***** Information supplied

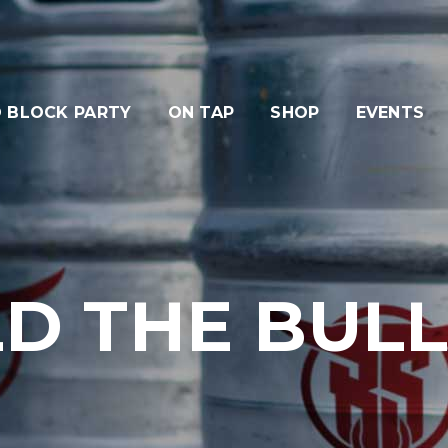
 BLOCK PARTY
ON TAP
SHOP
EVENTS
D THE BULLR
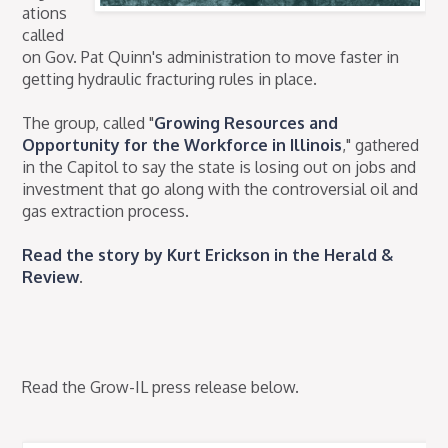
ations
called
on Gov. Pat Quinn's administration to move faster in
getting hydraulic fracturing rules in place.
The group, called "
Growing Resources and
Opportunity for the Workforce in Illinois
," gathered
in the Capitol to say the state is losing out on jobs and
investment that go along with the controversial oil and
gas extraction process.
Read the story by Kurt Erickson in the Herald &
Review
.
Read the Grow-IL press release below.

**********

• Try it: Would you transcribe all of the entries above exactly, minus the images?

• Result of the task:
 BLOCK PARTY
ON TAP
SHOP
EVENTS
D THE BULLR
ations
called
on Gov. Pat Quinn's administration to move faster in
getting hydraulic fracturing rules in place.
The group, called "
Growing Resources and
Opportunity for the Workforce in Illinois
," gathered
in the Capitol to say the state is losing out on jobs and
investment that go along with the controversial oil and
gas extraction process.
Read the story by Kurt Erickson in the Herald &
Review
.
Read the Grow-IL press release below.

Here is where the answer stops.